**PROBLEM STATEMENT:**
Could you restate every entry word for word, leaving the pictures out?

Top of WORKING DATA

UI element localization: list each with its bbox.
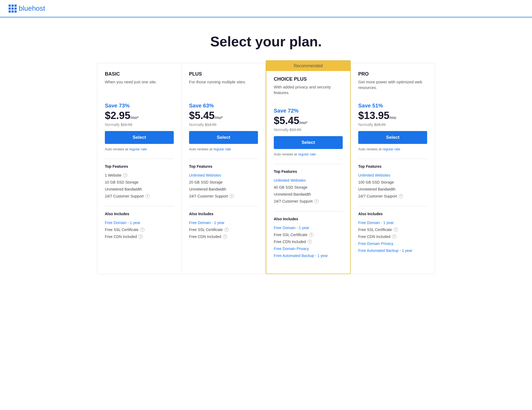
plan-name-basic: BASIC (105, 71, 174, 77)
top-features-title-choice-plus: Top Features (274, 169, 343, 174)
price-row-plus: $5.45 /mo* (189, 110, 258, 121)
info-icon[interactable]: ? (392, 234, 396, 239)
info-icon[interactable]: ? (394, 228, 398, 232)
also-includes-choice-plus: Also Includes Free Domain - 1 year Free … (274, 217, 343, 259)
top-feature-item-choice-plus-2: Unmetered Bandwidth (274, 191, 343, 198)
plan-card-basic: BASIC When you need just one site. Save … (97, 63, 182, 274)
top-feature-item-choice-plus-0: Unlimited Websites (274, 177, 343, 184)
plan-price-pro: $13.95 (358, 110, 389, 121)
info-icon[interactable]: ? (140, 228, 145, 232)
info-icon[interactable]: ? (145, 194, 150, 198)
regular-rate-link-plus[interactable]: regular rate (213, 147, 231, 151)
plan-save-pro: Save 51% (358, 103, 427, 109)
select-button-basic[interactable]: Select (105, 131, 174, 144)
also-feature-item-pro-0: Free Domain - 1 year (358, 219, 427, 226)
top-features-title-plus: Top Features (189, 164, 258, 169)
also-feature-item-basic-1: Free SSL Certificate ? (105, 226, 174, 233)
top-feature-item-basic-0: 1 Website ? (105, 172, 174, 179)
plan-card-plus: PLUS For those running multiple sites. S… (182, 63, 266, 274)
info-icon[interactable]: ? (314, 199, 319, 203)
divider-top-choice-plus (274, 164, 343, 164)
also-feature-item-choice-plus-1: Free SSL Certificate ? (274, 231, 343, 238)
divider-bottom-plus (189, 206, 258, 206)
page-title-section: Select your plan. (0, 17, 532, 63)
regular-rate-link-pro[interactable]: regular rate (382, 147, 400, 151)
top-features-pro: Top Features Unlimited Websites 100 GB S… (358, 164, 427, 200)
regular-rate-link-basic[interactable]: regular rate (129, 147, 147, 151)
plan-price-basic: $2.95 (105, 110, 130, 121)
also-title-plus: Also Includes (189, 212, 258, 216)
info-icon[interactable]: ? (309, 233, 313, 237)
top-feature-item-plus-3: 24/7 Customer Support ? (189, 193, 258, 200)
select-button-choice-plus[interactable]: Select (274, 136, 343, 149)
info-icon[interactable]: ? (230, 194, 234, 198)
also-feature-item-pro-3: Free Domain Privacy (358, 240, 427, 247)
top-feature-item-plus-2: Unmetered Bandwidth (189, 186, 258, 193)
recommended-badge: Recommended (266, 61, 350, 71)
plans-container: BASIC When you need just one site. Save … (92, 63, 440, 290)
auto-renews-pro: Auto renews at regular rate (358, 147, 427, 151)
also-includes-basic: Also Includes Free Domain - 1 year Free … (105, 212, 174, 240)
plan-price-plus: $5.45 (189, 110, 215, 121)
top-feature-item-plus-0: Unlimited Websites (189, 172, 258, 179)
auto-renews-plus: Auto renews at regular rate (189, 147, 258, 151)
top-feature-item-choice-plus-1: 40 GB SSD Storage (274, 184, 343, 191)
also-feature-item-basic-2: Free CDN Included ? (105, 233, 174, 240)
plan-normal-price-choice-plus: Normally $19.99 (274, 128, 343, 132)
page-title: Select your plan. (5, 33, 527, 50)
also-feature-item-pro-4: Free Automated Backup - 1 year (358, 247, 427, 254)
info-icon[interactable]: ? (223, 234, 227, 239)
top-features-choice-plus: Top Features Unlimited Websites 40 GB SS… (274, 169, 343, 205)
site-header: bluehost (0, 0, 532, 17)
price-row-pro: $13.95 /mo (358, 110, 427, 121)
top-feature-item-plus-1: 20 GB SSD Storage (189, 179, 258, 186)
top-feature-item-basic-1: 10 GB SSD Storage (105, 179, 174, 186)
also-feature-item-choice-plus-2: Free CDN Included ? (274, 238, 343, 245)
top-feature-item-pro-0: Unlimited Websites (358, 172, 427, 179)
top-features-basic: Top Features 1 Website ? 10 GB SSD Stora… (105, 164, 174, 200)
top-feature-item-pro-1: 100 GB SSD Storage (358, 179, 427, 186)
plan-save-basic: Save 73% (105, 103, 174, 109)
also-title-basic: Also Includes (105, 212, 174, 216)
logo-grid-icon (9, 5, 17, 13)
price-row-basic: $2.95 /mo* (105, 110, 174, 121)
also-feature-item-plus-0: Free Domain - 1 year (189, 219, 258, 226)
plan-per-pro: /mo (389, 115, 396, 120)
info-icon[interactable]: ? (399, 194, 403, 198)
price-row-choice-plus: $5.45 /mo* (274, 115, 343, 126)
also-title-pro: Also Includes (358, 212, 427, 216)
divider-top-pro (358, 159, 427, 159)
plan-per-choice-plus: /mo* (299, 120, 308, 125)
info-icon[interactable]: ? (308, 240, 312, 244)
plan-save-plus: Save 63% (189, 103, 258, 109)
plan-name-choice-plus: CHOICE PLUS (274, 76, 343, 82)
select-button-plus[interactable]: Select (189, 131, 258, 144)
plan-card-pro: PRO Get more power with optimized web re… (351, 63, 435, 274)
logo-text: bluehost (19, 4, 45, 13)
divider-top-basic (105, 159, 174, 159)
plan-card-choice-plus: Recommended CHOICE PLUS With added priva… (266, 60, 351, 274)
also-feature-item-choice-plus-4: Free Automated Backup - 1 year (274, 252, 343, 259)
also-feature-item-basic-0: Free Domain - 1 year (105, 219, 174, 226)
plan-per-plus: /mo* (215, 115, 223, 120)
info-icon[interactable]: ? (123, 173, 127, 177)
divider-bottom-pro (358, 206, 427, 206)
auto-renews-basic: Auto renews at regular rate (105, 147, 174, 151)
divider-top-plus (189, 159, 258, 159)
also-includes-pro: Also Includes Free Domain - 1 year Free … (358, 212, 427, 254)
also-feature-item-pro-1: Free SSL Certificate ? (358, 226, 427, 233)
plan-normal-price-pro: Normally $28.99 (358, 122, 427, 127)
also-feature-item-plus-1: Free SSL Certificate ? (189, 226, 258, 233)
auto-renews-choice-plus: Auto renews at regular rate (274, 152, 343, 156)
also-title-choice-plus: Also Includes (274, 217, 343, 221)
also-feature-item-plus-2: Free CDN Included ? (189, 233, 258, 240)
info-icon[interactable]: ? (224, 228, 229, 232)
select-button-pro[interactable]: Select (358, 131, 427, 144)
divider-bottom-basic (105, 206, 174, 206)
info-icon[interactable]: ? (139, 234, 143, 239)
logo[interactable]: bluehost (9, 4, 45, 13)
plan-desc-basic: When you need just one site. (105, 79, 174, 95)
regular-rate-link-choice-plus[interactable]: regular rate (298, 152, 316, 156)
plan-save-choice-plus: Save 72% (274, 108, 343, 114)
top-feature-item-basic-3: 24/7 Customer Support ? (105, 193, 174, 200)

Bottom of WORKING DATA

**PROBLEM SOLUTION:**
UI element localization: list each with its bbox.
plan-name-basic: BASIC (105, 71, 174, 77)
top-features-title-choice-plus: Top Features (274, 169, 343, 174)
price-row-plus: $5.45 /mo* (189, 110, 258, 121)
info-icon[interactable]: ? (392, 234, 396, 239)
info-icon[interactable]: ? (394, 228, 398, 232)
also-includes-choice-plus: Also Includes Free Domain - 1 year Free … (274, 217, 343, 259)
top-feature-item-choice-plus-2: Unmetered Bandwidth (274, 191, 343, 198)
plan-card-basic: BASIC When you need just one site. Save … (97, 63, 182, 274)
top-feature-item-choice-plus-0: Unlimited Websites (274, 177, 343, 184)
plan-price-pro: $13.95 (358, 110, 389, 121)
info-icon[interactable]: ? (140, 228, 145, 232)
info-icon[interactable]: ? (145, 194, 150, 198)
regular-rate-link-plus[interactable]: regular rate (213, 147, 231, 151)
plan-save-pro: Save 51% (358, 103, 427, 109)
select-button-basic[interactable]: Select (105, 131, 174, 144)
also-feature-item-pro-0: Free Domain - 1 year (358, 219, 427, 226)
top-features-title-plus: Top Features (189, 164, 258, 169)
also-feature-item-basic-1: Free SSL Certificate ? (105, 226, 174, 233)
top-feature-item-basic-0: 1 Website ? (105, 172, 174, 179)
plan-card-plus: PLUS For those running multiple sites. S… (182, 63, 266, 274)
info-icon[interactable]: ? (314, 199, 319, 203)
divider-top-choice-plus (274, 164, 343, 164)
also-feature-item-choice-plus-1: Free SSL Certificate ? (274, 231, 343, 238)
divider-bottom-plus (189, 206, 258, 206)
page-title-section: Select your plan. (0, 17, 532, 63)
regular-rate-link-pro[interactable]: regular rate (382, 147, 400, 151)
top-features-pro: Top Features Unlimited Websites 100 GB S… (358, 164, 427, 200)
regular-rate-link-basic[interactable]: regular rate (129, 147, 147, 151)
plan-price-basic: $2.95 (105, 110, 130, 121)
also-title-plus: Also Includes (189, 212, 258, 216)
info-icon[interactable]: ? (309, 233, 313, 237)
top-feature-item-plus-3: 24/7 Customer Support ? (189, 193, 258, 200)
select-button-choice-plus[interactable]: Select (274, 136, 343, 149)
info-icon[interactable]: ? (230, 194, 234, 198)
also-feature-item-pro-3: Free Domain Privacy (358, 240, 427, 247)
top-feature-item-plus-2: Unmetered Bandwidth (189, 186, 258, 193)
recommended-badge: Recommended (266, 61, 350, 71)
plans-container: BASIC When you need just one site. Save … (92, 63, 440, 290)
auto-renews-pro: Auto renews at regular rate (358, 147, 427, 151)
also-includes-basic: Also Includes Free Domain - 1 year Free … (105, 212, 174, 240)
plan-price-plus: $5.45 (189, 110, 215, 121)
top-feature-item-plus-0: Unlimited Websites (189, 172, 258, 179)
auto-renews-plus: Auto renews at regular rate (189, 147, 258, 151)
top-feature-item-choice-plus-1: 40 GB SSD Storage (274, 184, 343, 191)
also-feature-item-basic-2: Free CDN Included ? (105, 233, 174, 240)
plan-normal-price-choice-plus: Normally $19.99 (274, 128, 343, 132)
page-title: Select your plan. (5, 33, 527, 50)
also-feature-item-pro-4: Free Automated Backup - 1 year (358, 247, 427, 254)
info-icon[interactable]: ? (223, 234, 227, 239)
top-features-choice-plus: Top Features Unlimited Websites 40 GB SS… (274, 169, 343, 205)
site-header: bluehost (0, 0, 532, 17)
price-row-pro: $13.95 /mo (358, 110, 427, 121)
top-feature-item-plus-1: 20 GB SSD Storage (189, 179, 258, 186)
top-feature-item-basic-1: 10 GB SSD Storage (105, 179, 174, 186)
also-feature-item-choice-plus-2: Free CDN Included ? (274, 238, 343, 245)
top-feature-item-pro-0: Unlimited Websites (358, 172, 427, 179)
top-features-basic: Top Features 1 Website ? 10 GB SSD Stora… (105, 164, 174, 200)
top-feature-item-pro-1: 100 GB SSD Storage (358, 179, 427, 186)
plan-save-basic: Save 73% (105, 103, 174, 109)
also-title-basic: Also Includes (105, 212, 174, 216)
logo-grid-icon (9, 5, 17, 13)
price-row-basic: $2.95 /mo* (105, 110, 174, 121)
also-feature-item-plus-0: Free Domain - 1 year (189, 219, 258, 226)
plan-per-pro: /mo (389, 115, 396, 120)
info-icon[interactable]: ? (399, 194, 403, 198)
price-row-choice-plus: $5.45 /mo* (274, 115, 343, 126)
also-title-pro: Also Includes (358, 212, 427, 216)
divider-top-pro (358, 159, 427, 159)
plan-per-choice-plus: /mo* (299, 120, 308, 125)
info-icon[interactable]: ? (308, 240, 312, 244)
plan-save-plus: Save 63% (189, 103, 258, 109)
plan-name-choice-plus: CHOICE PLUS (274, 76, 343, 82)
select-button-plus[interactable]: Select (189, 131, 258, 144)
plan-card-pro: PRO Get more power with optimized web re… (351, 63, 435, 274)
logo-text: bluehost (19, 4, 45, 13)
divider-top-basic (105, 159, 174, 159)
plan-card-choice-plus: Recommended CHOICE PLUS With added priva… (266, 60, 351, 274)
also-feature-item-choice-plus-4: Free Automated Backup - 1 year (274, 252, 343, 259)
also-feature-item-basic-0: Free Domain - 1 year (105, 219, 174, 226)
plan-per-plus: /mo* (215, 115, 223, 120)
info-icon[interactable]: ? (123, 173, 127, 177)
divider-bottom-pro (358, 206, 427, 206)
auto-renews-basic: Auto renews at regular rate (105, 147, 174, 151)
divider-top-plus (189, 159, 258, 159)
also-includes-pro: Also Includes Free Domain - 1 year Free … (358, 212, 427, 254)
also-feature-item-pro-1: Free SSL Certificate ? (358, 226, 427, 233)
plan-normal-price-pro: Normally $28.99 (358, 122, 427, 127)
also-feature-item-plus-1: Free SSL Certificate ? (189, 226, 258, 233)
auto-renews-choice-plus: Auto renews at regular rate (274, 152, 343, 156)
also-title-choice-plus: Also Includes (274, 217, 343, 221)
also-feature-item-plus-2: Free CDN Included ? (189, 233, 258, 240)
info-icon[interactable]: ? (224, 228, 229, 232)
select-button-pro[interactable]: Select (358, 131, 427, 144)
divider-bottom-basic (105, 206, 174, 206)
info-icon[interactable]: ? (139, 234, 143, 239)
logo[interactable]: bluehost (9, 4, 45, 13)
plan-desc-basic: When you need just one site. (105, 79, 174, 95)
regular-rate-link-choice-plus[interactable]: regular rate (298, 152, 316, 156)
plan-save-choice-plus: Save 72% (274, 108, 343, 114)
top-feature-item-basic-3: 24/7 Customer Support ? (105, 193, 174, 200)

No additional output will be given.